— Task prompt —
Only the number is needed: the count of lines in the records with the word "jest".
· · ·
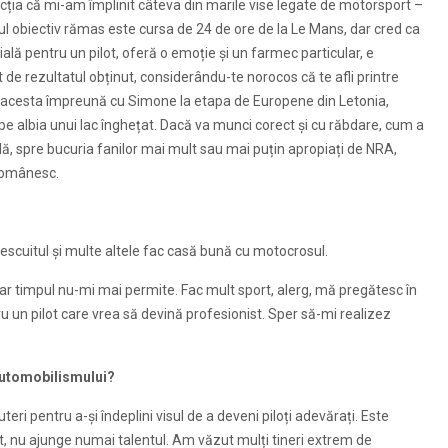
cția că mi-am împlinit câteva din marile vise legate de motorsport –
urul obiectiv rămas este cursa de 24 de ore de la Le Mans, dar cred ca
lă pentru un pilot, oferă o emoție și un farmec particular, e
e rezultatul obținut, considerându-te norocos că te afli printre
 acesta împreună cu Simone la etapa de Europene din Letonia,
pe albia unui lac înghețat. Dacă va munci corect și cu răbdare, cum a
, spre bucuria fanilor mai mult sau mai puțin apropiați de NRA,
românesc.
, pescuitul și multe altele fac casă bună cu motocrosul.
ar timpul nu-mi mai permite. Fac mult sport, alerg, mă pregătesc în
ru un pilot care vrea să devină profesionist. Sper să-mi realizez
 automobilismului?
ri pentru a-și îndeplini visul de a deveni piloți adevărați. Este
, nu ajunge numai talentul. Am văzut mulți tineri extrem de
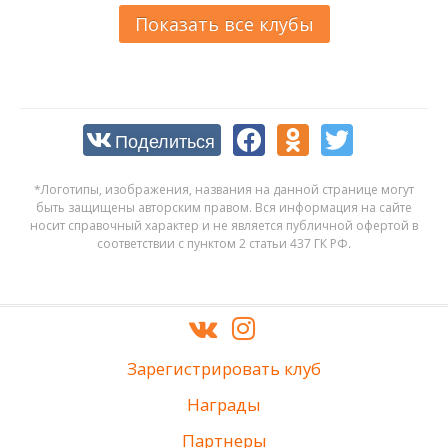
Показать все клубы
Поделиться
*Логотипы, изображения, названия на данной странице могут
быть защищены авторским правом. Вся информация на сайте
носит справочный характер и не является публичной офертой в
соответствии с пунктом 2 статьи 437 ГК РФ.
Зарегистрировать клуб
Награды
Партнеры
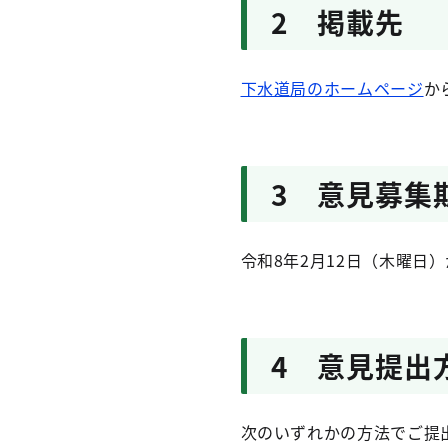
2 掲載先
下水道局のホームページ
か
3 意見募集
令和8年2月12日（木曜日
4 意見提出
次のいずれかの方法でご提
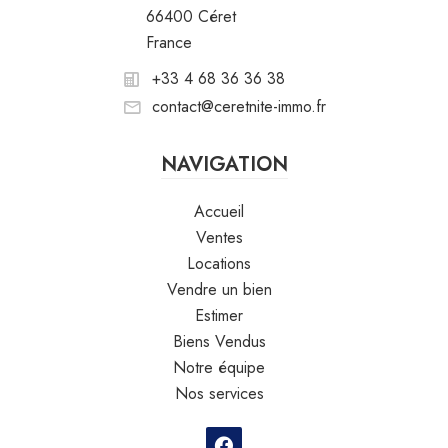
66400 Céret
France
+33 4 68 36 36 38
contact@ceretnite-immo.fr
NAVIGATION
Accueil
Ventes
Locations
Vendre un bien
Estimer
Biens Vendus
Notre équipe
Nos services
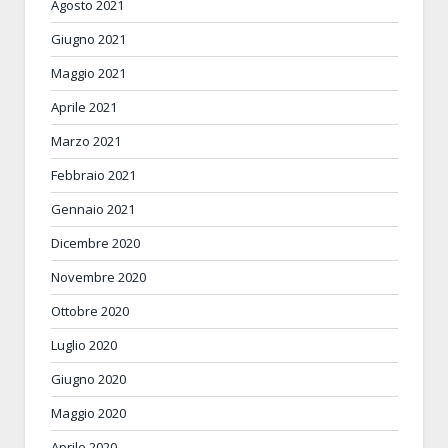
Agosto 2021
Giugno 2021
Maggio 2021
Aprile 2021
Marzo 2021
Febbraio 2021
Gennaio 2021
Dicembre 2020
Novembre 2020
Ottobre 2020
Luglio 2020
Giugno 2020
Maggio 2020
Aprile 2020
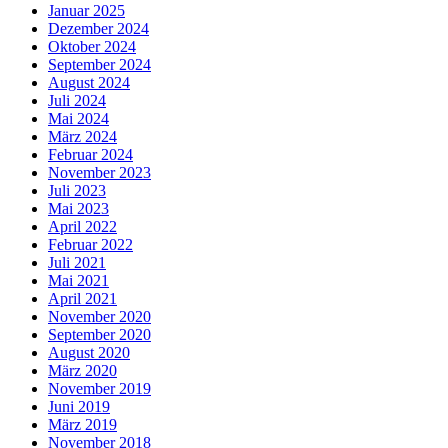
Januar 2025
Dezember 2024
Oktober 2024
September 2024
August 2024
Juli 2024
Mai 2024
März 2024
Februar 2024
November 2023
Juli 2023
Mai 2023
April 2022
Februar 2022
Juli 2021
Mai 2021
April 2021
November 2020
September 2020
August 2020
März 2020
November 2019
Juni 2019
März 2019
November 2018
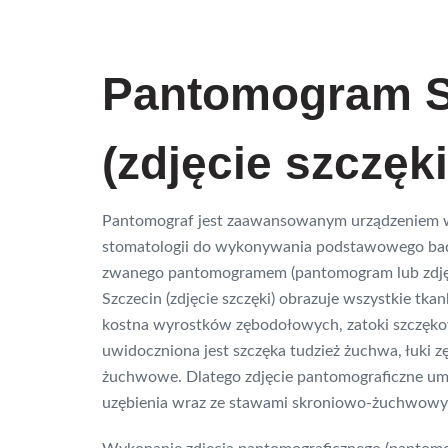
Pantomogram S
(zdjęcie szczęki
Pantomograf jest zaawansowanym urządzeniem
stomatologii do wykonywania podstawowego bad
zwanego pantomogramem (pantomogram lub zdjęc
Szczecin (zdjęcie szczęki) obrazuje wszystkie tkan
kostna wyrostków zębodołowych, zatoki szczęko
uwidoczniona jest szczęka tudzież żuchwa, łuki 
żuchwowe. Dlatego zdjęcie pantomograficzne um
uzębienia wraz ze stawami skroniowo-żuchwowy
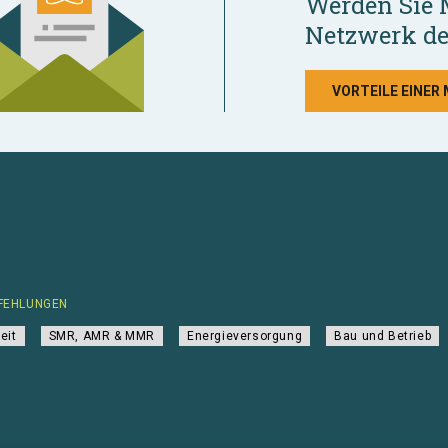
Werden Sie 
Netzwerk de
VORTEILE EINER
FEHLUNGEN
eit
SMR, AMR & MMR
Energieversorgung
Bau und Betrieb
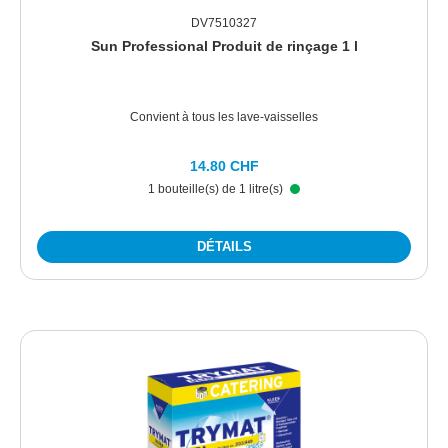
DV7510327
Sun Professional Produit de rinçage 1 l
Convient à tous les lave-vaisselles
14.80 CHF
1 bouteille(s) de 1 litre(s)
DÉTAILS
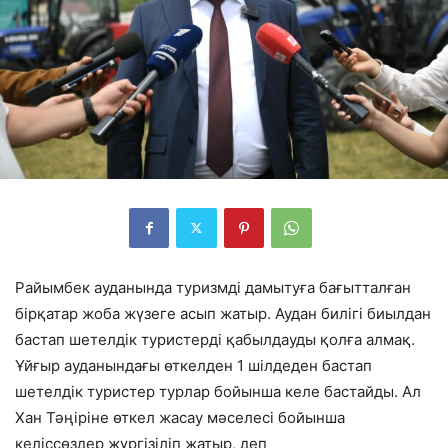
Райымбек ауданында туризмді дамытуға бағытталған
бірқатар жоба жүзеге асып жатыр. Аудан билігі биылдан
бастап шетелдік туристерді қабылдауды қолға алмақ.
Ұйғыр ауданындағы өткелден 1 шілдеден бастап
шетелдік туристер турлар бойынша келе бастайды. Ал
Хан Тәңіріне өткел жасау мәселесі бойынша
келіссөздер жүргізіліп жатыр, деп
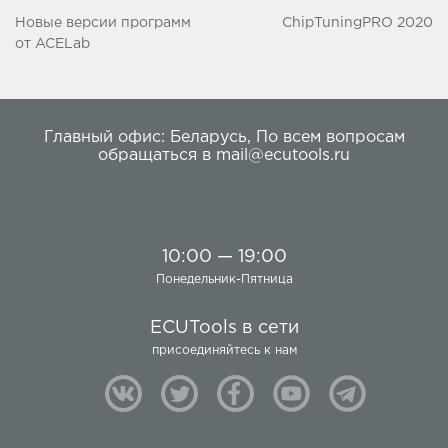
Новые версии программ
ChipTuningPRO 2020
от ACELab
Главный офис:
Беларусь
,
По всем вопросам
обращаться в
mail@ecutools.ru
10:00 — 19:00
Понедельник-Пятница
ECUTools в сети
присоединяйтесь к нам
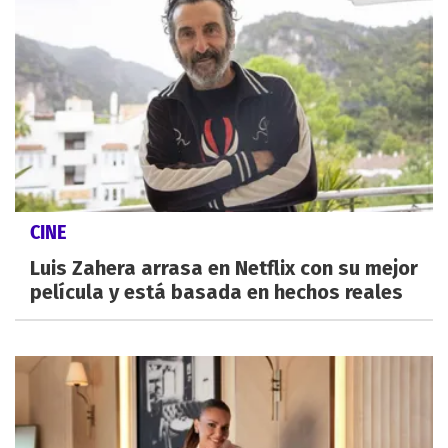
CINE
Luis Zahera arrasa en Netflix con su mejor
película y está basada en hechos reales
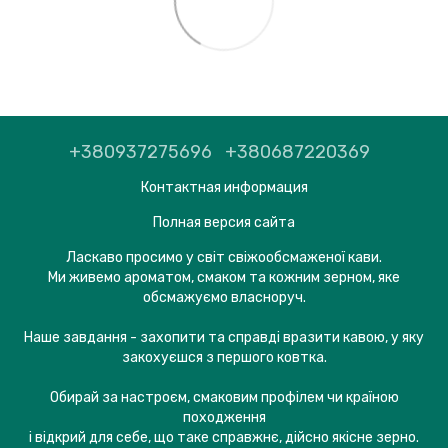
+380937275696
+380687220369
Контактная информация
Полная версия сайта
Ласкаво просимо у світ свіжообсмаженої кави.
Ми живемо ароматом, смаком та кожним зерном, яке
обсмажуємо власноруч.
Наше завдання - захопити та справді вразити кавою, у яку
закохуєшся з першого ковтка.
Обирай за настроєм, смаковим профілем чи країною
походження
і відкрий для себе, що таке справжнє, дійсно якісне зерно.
· · ·
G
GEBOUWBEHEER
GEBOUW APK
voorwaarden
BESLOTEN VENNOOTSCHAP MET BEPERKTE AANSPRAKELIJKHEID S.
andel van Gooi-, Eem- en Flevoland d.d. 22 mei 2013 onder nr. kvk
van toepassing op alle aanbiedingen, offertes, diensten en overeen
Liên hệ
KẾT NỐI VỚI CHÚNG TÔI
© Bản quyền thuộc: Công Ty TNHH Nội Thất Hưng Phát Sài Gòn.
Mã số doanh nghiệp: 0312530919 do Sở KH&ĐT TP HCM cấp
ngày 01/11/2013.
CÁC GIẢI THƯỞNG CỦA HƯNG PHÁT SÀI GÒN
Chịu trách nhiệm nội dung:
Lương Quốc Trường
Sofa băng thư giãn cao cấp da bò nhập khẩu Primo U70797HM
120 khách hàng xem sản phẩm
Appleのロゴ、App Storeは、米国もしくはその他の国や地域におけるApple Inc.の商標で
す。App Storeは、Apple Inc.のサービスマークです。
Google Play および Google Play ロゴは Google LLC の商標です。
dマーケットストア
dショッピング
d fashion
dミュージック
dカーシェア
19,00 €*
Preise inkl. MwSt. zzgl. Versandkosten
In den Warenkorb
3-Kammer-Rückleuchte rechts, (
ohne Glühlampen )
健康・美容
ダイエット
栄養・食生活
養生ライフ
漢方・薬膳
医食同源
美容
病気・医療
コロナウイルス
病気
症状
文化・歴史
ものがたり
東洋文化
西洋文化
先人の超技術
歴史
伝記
· · ·
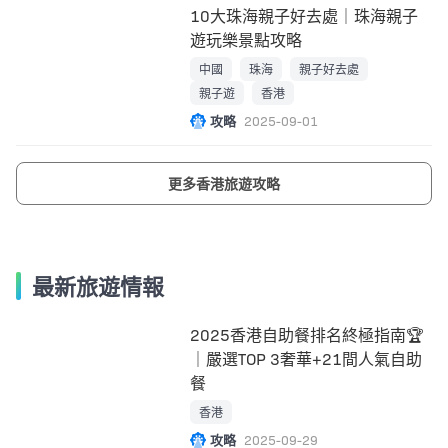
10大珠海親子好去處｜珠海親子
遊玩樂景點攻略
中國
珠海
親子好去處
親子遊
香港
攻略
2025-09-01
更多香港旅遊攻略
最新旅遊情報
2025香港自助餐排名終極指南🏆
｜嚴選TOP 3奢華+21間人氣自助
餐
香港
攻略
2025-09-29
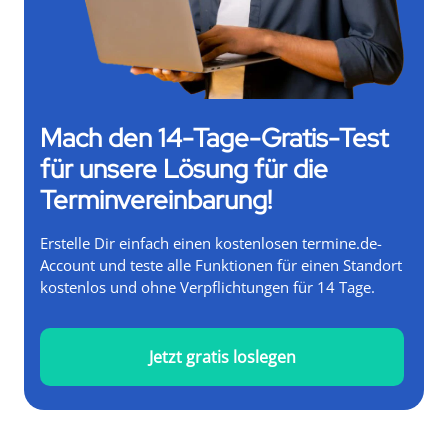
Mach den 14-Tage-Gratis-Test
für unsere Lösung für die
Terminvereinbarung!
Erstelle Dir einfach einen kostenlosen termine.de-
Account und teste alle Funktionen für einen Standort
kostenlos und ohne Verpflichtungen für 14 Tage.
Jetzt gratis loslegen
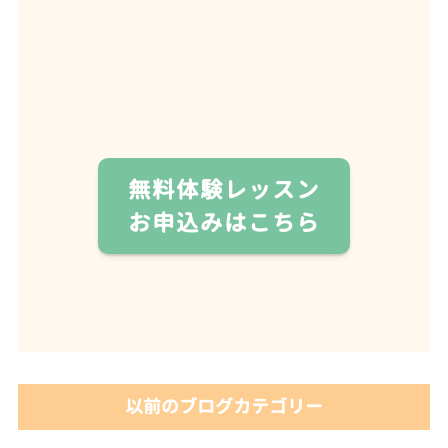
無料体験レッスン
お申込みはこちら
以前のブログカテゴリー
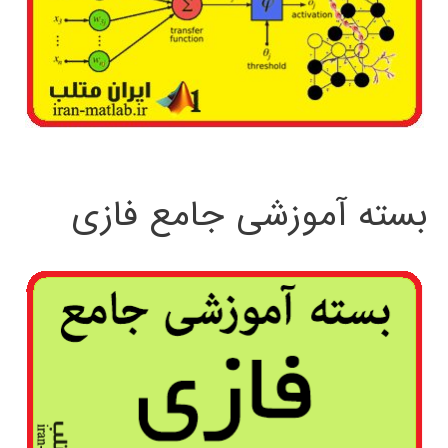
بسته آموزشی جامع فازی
· · ·
— Result —
2